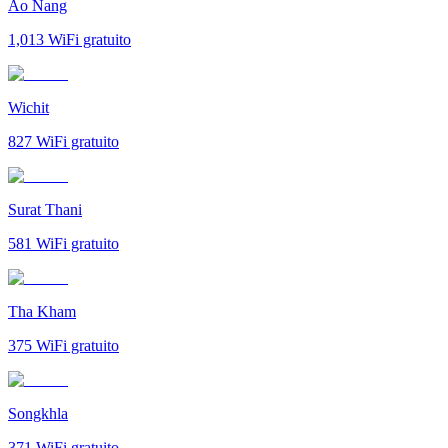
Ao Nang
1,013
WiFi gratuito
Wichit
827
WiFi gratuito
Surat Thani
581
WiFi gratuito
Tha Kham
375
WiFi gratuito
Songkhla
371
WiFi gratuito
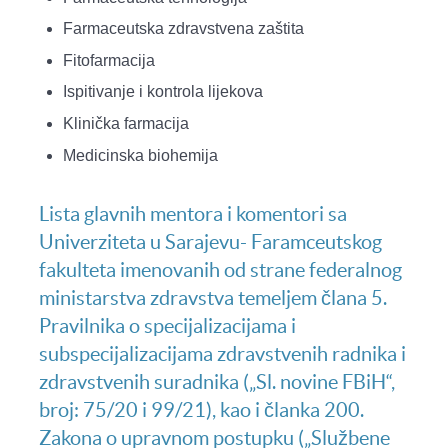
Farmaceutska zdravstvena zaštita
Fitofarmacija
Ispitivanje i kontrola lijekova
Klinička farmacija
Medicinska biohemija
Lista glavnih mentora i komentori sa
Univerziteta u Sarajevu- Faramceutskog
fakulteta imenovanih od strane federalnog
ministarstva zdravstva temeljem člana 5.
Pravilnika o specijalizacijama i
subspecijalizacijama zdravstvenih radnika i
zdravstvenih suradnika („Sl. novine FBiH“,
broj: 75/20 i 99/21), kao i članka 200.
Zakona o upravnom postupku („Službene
------------------------------------------------
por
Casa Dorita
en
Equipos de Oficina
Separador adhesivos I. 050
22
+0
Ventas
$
------------------------------------------------
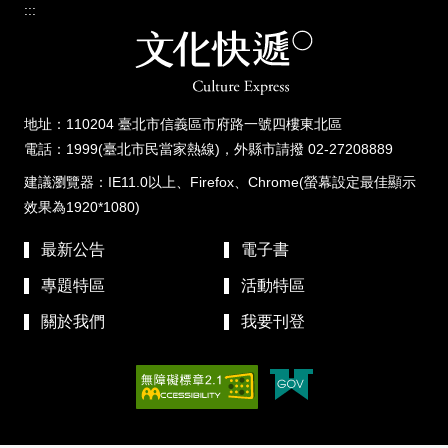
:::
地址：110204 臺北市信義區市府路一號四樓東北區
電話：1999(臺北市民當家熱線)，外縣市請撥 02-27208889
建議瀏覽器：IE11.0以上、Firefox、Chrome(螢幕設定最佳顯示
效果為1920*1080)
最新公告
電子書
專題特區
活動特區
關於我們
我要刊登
------------------------------------------------
About this task:
Only lines with the word "zdravstvenih" are wanted, so copy each one from the records.

Solved problem:
subspecijalizacijama zdravstvenih radnika i
zdravstvenih suradnika („Sl. novine FBiH“,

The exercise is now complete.